That is the question asked by Gordon Chang in an excellent piece in the Daily Beast titled, “War With North Korea Starts to Look Inevitable.”
I am someone who believes a nuclear North Korea, particularly one with missiles that can reach the United States, is an intolerable situation. Meaning, it must be stopped one way or another, whether through military or economic pressure. It is an existential threat that poses too great a threat of ending our existence.
But Chang notes that the United States has not yet done all it can to pressure China into putting an end to a nuclear North Korea, which is remarkable given the stakes. From his piece:
Washington has allowed Chinese banks, large and small, to launder money for the North Koreans for decades. Americans reportedly have permitted Chinese leaders to help Pyongyang transfer missiles to the Iranians. The White House did nothing when enterprises connected to the Chinese People’s Liberation Army sold mobile launchers for the North’s intercontinental ballistic missiles.
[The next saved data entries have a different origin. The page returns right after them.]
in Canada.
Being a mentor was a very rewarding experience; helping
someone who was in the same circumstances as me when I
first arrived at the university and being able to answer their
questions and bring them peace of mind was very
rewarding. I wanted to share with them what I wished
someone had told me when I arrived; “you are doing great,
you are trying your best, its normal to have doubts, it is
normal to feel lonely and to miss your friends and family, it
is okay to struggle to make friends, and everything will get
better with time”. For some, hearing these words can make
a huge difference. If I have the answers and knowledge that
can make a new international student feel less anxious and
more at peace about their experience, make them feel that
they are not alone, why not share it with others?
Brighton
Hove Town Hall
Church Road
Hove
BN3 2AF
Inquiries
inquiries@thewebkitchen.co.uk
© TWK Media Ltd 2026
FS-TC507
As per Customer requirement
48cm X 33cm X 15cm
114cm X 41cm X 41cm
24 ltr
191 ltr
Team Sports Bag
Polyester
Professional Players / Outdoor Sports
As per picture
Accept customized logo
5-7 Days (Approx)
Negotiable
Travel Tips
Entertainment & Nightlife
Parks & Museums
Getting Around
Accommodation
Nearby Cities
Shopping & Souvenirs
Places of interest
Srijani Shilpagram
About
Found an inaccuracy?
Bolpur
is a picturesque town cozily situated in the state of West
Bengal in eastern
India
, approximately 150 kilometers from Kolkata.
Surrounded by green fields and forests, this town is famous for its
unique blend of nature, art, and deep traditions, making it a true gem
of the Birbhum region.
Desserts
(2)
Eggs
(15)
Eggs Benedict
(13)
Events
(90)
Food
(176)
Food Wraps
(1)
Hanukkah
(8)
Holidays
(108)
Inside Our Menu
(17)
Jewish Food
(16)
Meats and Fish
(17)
The U.S. has not asked the Chinese, at least in public, how North Korea’s most advanced missiles appear to be derived from China’s Jl-1. And Washington acted as if it did not matter when Chinese businesses allegedly sold uranium hexafluoride, components, and equipment for the Kim regime’s nuclear-weapons program.
What can the United States do to China? It can declare its largest banks “primary money-laundering concerns” under Section 311 of the Patriot Act, thereby denying them the ability to transact business in the world’s dominant currency. That would be essentially imposing a death sentence on the Chinese banking system and possibly China’s economy, perhaps the Communist Party itself.
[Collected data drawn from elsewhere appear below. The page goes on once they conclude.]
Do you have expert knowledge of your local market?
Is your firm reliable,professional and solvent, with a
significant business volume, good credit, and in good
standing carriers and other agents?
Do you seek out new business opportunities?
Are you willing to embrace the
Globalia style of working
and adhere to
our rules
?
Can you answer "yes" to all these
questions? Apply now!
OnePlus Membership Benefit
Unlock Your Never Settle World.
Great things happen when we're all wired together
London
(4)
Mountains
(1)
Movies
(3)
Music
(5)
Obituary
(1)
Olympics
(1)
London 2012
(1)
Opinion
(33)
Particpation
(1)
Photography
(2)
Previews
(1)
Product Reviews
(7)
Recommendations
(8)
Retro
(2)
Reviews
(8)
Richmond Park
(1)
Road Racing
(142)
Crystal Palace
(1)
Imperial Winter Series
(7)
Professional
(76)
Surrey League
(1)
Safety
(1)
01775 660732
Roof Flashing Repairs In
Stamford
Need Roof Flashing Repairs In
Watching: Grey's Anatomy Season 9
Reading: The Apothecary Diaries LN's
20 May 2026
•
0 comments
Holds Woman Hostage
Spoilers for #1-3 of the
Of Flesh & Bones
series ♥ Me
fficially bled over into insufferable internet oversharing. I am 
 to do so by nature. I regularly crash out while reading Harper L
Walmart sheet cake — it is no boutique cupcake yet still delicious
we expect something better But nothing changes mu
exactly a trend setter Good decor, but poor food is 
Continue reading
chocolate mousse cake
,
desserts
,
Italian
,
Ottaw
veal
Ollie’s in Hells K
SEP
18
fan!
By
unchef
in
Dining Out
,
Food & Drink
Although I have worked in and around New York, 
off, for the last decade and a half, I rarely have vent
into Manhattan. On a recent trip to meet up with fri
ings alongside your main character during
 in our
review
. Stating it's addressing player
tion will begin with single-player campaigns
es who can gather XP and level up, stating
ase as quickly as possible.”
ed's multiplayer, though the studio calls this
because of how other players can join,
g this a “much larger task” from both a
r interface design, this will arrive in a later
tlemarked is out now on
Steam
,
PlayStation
Trump can also remind China’s leaders that U.S. Trade Representative Robert Lighthizer in the middle of last month formally initiated, pursuant to Section 301 of the Trade Act of 1974, an investigation into Chinese intellectual-property theft. A finding of such theft—virtually assured—can lead to the imposition of high across-the-board tariffs on Chinese goods.
The Chinese economy, debt-fueled for years, is particularly vulnerable, especially in the run-up to the historic 19th Communist Party Congress, which begins Oct. 18. General Secretary Xi Jinping, who seeks to grab unprecedented power, cannot afford to see a major disruption of relations with the United States at this sensitive time.
Appearing on the John Batchelor Show Monday evening, Chang sounded legitimately incredulous that we do not seem to being exercising all our non-military options. He raised the question of how it could possibly be that the United States seems less willing to pay a financial cost for preventing North Korean nukes – given that an economic attack on the Chinese would harm the U.S. economy as well – than it is to pay for it with American lives. Chang pointed to Treasury Secretary Steven Mnuchin as one of the forces opposing harsh measures against China to get it to rein in North Korea.
Well, I think I have an answer. It’s because the well-heeled economic interests influencing the president on this matter do not send their kids into combat. It’s the poor and the middle class who go to war. If the children of Wall Street and corporate America were being drafted into the military, you’d see plenty of push to do everything possible before military force is used.